Department of Pathology, University of Iowa, College of Medicine, Iowa City, IA, 52242-1109, USA.
Free Radical and Radiation Biology Program, University of Iowa, College of Medicine, Iowa City, IA, 52242-1109, USA.
Oncogene. 2020 Apr;39(14):2877-2889. doi: 10.1038/s41388-020-1203-x. Epub 2020 Feb 10.

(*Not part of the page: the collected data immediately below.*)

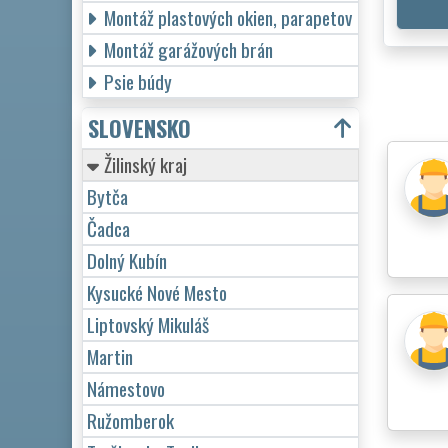
Montáž plastových okien, parapetov
Montáž garážových brán
Psie búdy
SLOVENSKO
Žilinský kraj
Bytča
Čadca
Dolný Kubín
Kysucké Nové Mesto
Liptovský Mikuláš
Martin
Námestovo
Ružomberok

Aiming to identify immune molecules with a novel function in cancer pathogenesis, we found the cluster of differentiation 177 (CD177), a known neutrophil antigen, to be positively correlated with relapse-free, metastasis-free, or overall survival in breast cancer. In addition, CD177 expression is correlated with good prognosis in several other solid cancers including prostate, cervical, and lung. Focusing on breast cancer, we found that CD177 is expressed in normal breast epithelial cells and is significantly reduced in invasive cancers. Loss of CD177 leads to hyperproliferative mammary epithelium and contributes to breast cancer pathogenesis. Mechanistically, we found that CD177-deficiency is associated with an increase in β-catenin signaling. Here we identified CD177 as a novel regulator of mammary epithelial proliferation and breast cancer pathogenesis likely via the modulation of Wnt/β-catenin signaling pathway, a key signaling pathway involved in multiple cancer types.
为了鉴定在癌症发病机制中具有新功能的免疫分子,我们发现分化群 177(CD177),一种已知的中性粒细胞抗原,与乳腺癌的无复发生存、无转移生存或总生存呈正相关。此外,CD177 的表达与前列腺癌、宫颈癌和肺癌等其他几种实体癌的良好预后相关。我们专注于乳腺癌,发现 CD177 在正常乳腺上皮细胞中表达,在浸润性癌症中显著降低。CD177 的缺失导致乳腺上皮过度增殖,并促进乳腺癌的发病机制。从机制上讲,我们发现 CD177 缺陷与 β-连环蛋白信号的增加有关。在这里,我们确定 CD177 是一种新的乳腺上皮增殖和乳腺癌发病机制的调节因子,可能通过调节 Wnt/β-连环蛋白信号通路,该通路涉及多种癌症类型。